Budget changes not so rosy

May 21, 2015

A new study shows more retirees than first thought will lose out under pension changes announced in the Federal Budget.

According to a study commissioned by the superannuation industry, 40 per cent of older Australians will be stripped of the part pension by 2055, under changes to the assets test. Those who retire soon could miss out on $5500 a year.

The Government claimed its changes would increase payments for 170,000 retirees, cut the part-pension for 235,000 others and stop payments to a further 91,000 who currently get the part-pension.

However, the new study commissioned by Industry Super Australia shows the savings build over time by cutting the payment of the part-pension to more Australians. While only 13 per cent of retirees lose in the first years of the policy, this increases to 19 per cent by 2025 and 40 per cent by 2055.

According to The Australian, a single man aged 45 who is earning $82,000 today would lose about $7700 a year from the ­tighter assets test in retirement — or about $192,000 over his retirement. A single woman aged 25 who is earning about $31,000 today would lose $2800 a year in retirement, or about $80,000 throughout her retirement.

The research shows the tighter eligibility test trims the payments to the wealthier retirees at first but then extends to ordinary workers over time. A decade from now, some of the biggest savings will come from those who are earning average salaries today.

A couple in their late 40’s on ­average incomes would lose $5500 each per year once they ­retire in about 2035, the study suggests.

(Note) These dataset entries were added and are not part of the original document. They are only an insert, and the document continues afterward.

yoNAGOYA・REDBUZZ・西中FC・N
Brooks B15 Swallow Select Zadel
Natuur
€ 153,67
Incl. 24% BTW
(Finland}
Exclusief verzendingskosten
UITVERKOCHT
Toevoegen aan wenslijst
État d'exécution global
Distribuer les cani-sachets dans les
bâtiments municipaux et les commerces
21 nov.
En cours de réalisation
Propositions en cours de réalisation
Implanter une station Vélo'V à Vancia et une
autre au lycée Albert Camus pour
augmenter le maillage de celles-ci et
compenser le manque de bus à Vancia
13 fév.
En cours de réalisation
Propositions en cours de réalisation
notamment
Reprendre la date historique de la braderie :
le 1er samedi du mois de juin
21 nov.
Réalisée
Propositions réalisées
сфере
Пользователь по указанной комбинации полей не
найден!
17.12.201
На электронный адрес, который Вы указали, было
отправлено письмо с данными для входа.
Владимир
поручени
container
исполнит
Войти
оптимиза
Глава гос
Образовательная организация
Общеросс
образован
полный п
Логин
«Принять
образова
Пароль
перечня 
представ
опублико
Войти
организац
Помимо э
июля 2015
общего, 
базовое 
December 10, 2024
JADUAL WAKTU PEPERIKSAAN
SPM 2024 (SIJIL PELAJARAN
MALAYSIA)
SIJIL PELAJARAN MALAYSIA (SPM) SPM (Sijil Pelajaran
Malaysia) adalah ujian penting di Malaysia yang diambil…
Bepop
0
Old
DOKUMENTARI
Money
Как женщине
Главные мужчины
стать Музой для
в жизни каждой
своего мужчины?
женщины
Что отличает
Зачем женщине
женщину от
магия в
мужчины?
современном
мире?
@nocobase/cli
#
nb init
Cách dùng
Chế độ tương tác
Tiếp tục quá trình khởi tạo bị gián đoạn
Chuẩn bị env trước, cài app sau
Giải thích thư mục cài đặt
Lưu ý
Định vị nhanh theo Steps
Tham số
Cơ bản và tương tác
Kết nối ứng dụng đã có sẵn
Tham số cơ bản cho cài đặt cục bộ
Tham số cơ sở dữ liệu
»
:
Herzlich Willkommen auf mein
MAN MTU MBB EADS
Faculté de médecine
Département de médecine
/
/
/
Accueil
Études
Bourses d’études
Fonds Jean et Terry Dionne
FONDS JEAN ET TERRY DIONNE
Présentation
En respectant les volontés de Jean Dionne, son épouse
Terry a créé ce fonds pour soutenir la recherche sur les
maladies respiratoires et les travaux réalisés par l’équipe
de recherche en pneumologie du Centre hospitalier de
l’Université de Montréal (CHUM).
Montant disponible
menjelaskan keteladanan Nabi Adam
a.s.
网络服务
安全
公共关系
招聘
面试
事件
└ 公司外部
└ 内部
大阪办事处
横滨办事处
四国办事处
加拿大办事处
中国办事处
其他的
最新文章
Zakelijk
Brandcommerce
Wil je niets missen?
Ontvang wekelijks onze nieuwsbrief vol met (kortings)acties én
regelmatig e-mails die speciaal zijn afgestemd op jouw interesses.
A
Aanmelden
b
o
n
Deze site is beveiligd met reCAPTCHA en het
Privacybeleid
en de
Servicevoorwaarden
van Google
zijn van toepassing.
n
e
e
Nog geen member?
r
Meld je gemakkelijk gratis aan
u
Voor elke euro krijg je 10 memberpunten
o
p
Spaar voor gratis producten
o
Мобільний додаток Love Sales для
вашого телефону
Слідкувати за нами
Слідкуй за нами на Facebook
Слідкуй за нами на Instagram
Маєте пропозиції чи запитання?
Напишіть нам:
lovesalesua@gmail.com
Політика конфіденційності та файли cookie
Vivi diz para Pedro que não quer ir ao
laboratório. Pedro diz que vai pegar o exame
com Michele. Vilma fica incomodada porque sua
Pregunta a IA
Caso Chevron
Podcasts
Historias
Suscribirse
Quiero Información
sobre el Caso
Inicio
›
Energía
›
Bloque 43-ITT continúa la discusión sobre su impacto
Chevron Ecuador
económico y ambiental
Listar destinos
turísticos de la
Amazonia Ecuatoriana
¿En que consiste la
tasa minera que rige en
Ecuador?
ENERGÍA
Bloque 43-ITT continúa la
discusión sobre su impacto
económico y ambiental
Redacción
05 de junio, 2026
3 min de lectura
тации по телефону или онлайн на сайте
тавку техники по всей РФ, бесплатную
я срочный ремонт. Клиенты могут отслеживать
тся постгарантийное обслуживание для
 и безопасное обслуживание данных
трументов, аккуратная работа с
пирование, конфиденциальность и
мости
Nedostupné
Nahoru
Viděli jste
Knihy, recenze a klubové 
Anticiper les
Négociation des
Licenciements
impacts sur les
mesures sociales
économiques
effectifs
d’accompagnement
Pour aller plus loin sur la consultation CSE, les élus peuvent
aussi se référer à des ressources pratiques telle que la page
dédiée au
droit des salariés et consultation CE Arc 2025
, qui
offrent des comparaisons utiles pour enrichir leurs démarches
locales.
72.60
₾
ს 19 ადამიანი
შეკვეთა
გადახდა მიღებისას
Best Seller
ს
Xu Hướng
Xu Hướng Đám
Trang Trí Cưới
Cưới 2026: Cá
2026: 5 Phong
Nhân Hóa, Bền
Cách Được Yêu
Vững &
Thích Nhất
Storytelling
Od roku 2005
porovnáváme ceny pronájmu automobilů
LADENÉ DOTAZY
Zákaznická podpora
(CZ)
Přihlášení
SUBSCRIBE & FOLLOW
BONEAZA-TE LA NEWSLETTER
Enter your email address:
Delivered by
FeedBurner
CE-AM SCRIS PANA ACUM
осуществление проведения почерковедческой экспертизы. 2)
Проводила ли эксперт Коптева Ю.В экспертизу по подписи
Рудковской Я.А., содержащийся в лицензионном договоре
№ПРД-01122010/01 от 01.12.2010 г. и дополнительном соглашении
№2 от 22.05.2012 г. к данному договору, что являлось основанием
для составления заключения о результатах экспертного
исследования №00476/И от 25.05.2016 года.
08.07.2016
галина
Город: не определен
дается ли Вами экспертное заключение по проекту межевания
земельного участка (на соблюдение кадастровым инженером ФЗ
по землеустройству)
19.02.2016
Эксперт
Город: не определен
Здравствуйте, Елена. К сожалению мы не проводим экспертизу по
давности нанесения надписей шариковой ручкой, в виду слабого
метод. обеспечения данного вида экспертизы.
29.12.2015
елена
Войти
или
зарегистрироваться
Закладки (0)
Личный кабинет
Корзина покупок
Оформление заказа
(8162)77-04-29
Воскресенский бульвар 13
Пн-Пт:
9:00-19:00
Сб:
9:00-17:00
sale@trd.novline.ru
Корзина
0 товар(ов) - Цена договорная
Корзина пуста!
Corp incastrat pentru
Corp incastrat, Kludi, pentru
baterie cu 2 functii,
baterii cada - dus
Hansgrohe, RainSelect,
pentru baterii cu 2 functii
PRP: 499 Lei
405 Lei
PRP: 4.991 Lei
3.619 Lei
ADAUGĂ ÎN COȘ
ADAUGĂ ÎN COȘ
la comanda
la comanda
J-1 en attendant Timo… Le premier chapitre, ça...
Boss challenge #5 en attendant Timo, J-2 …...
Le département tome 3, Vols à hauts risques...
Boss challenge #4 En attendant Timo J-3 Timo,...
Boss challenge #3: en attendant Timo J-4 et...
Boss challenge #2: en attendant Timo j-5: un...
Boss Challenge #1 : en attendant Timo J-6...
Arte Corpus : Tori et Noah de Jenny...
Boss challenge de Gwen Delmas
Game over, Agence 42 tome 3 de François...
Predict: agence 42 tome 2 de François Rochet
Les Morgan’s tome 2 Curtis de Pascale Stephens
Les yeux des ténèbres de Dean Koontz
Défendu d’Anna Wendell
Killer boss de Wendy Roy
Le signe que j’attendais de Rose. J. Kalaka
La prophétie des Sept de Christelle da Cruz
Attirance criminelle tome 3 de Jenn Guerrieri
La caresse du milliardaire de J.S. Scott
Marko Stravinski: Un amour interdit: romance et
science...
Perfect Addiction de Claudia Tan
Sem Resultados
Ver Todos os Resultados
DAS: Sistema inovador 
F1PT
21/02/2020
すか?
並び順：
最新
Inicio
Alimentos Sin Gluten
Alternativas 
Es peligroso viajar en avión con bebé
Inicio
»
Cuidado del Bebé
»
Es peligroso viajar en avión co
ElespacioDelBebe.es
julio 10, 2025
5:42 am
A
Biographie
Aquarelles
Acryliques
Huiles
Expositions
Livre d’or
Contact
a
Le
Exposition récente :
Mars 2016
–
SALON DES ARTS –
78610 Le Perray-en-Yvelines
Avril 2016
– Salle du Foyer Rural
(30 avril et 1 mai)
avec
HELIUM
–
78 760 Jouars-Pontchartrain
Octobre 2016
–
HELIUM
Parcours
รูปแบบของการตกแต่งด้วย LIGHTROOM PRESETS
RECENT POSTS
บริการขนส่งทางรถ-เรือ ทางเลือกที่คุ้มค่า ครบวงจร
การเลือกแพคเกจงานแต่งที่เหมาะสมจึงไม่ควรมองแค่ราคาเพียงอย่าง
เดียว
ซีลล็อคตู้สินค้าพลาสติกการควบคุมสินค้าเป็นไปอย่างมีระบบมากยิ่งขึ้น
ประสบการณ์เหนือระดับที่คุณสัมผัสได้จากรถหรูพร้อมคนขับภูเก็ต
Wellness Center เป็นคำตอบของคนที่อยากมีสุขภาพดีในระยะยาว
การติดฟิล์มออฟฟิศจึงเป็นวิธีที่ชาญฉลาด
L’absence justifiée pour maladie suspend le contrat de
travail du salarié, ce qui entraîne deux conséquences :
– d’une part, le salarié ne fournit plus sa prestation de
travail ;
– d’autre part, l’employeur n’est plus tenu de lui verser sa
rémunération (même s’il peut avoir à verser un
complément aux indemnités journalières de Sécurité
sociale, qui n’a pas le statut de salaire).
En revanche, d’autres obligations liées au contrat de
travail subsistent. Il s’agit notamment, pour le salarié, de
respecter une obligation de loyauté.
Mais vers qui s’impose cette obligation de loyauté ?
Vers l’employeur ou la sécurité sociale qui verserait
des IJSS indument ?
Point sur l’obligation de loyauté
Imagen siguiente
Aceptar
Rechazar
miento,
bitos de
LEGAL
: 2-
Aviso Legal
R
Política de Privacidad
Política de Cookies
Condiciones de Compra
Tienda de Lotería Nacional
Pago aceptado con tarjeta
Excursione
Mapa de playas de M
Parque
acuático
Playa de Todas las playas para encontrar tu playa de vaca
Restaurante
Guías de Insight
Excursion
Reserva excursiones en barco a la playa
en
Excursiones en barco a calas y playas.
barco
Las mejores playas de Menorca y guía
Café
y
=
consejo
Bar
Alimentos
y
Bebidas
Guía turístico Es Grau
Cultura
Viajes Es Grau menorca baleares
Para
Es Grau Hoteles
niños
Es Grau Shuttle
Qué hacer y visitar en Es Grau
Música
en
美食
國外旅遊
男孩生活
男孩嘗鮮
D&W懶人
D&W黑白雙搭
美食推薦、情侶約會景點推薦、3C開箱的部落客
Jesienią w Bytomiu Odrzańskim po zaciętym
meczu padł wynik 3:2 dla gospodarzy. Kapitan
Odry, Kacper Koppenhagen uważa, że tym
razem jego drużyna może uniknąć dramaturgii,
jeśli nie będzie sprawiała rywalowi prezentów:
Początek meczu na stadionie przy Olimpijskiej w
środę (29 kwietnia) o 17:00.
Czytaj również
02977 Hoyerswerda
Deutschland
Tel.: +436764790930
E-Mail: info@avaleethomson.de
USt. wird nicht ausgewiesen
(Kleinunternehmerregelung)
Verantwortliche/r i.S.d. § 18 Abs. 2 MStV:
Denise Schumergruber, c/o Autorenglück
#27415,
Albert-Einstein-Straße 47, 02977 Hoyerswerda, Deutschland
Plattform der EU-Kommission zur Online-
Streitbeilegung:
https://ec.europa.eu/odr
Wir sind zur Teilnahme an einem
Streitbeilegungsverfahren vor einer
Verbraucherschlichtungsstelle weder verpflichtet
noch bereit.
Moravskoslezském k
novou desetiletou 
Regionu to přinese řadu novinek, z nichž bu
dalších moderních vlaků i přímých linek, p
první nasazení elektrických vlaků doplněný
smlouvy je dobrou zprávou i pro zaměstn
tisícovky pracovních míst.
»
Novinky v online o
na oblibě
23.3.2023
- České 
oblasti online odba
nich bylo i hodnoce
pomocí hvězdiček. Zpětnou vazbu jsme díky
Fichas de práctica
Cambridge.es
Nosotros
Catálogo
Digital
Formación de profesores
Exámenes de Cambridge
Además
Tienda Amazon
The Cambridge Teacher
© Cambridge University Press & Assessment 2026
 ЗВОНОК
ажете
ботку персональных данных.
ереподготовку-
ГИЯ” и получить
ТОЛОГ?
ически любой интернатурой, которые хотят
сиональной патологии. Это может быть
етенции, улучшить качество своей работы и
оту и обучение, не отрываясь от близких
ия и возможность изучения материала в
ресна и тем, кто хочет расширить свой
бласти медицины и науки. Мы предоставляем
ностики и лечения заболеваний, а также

That would cut their pension payments by $117,000 each over the full course of their retirement — an indication of the extra super they might need to cope with the budget changes.

National Seniors Australia chief Michael O’Neill told ABC’s Radio National the pension changes could hit retirees with mid level assets, particularly women, and they could dampen incentive for retirees to save.

“By mid level I mean single folks, particularly ladies who retire with $500,000 or thereabouts, by the time you invest that part that is capable of being invested, the returns from that is pushing people back to income levels less than the pension,” he said.

“It’s destroying the incentive for people to put money aside across their lifetime to provide for their own [retirement income]”.

Seniors groups have also warned the Government it can’t hit pensioners and ignore superannuation tax breaks and they’ve called on all political parties to leave the retirement incomes of Australians out of a politicised debate.

What do you think? How are you feeling after this latest research which shows more retirees could be worse off under changes to the assets test?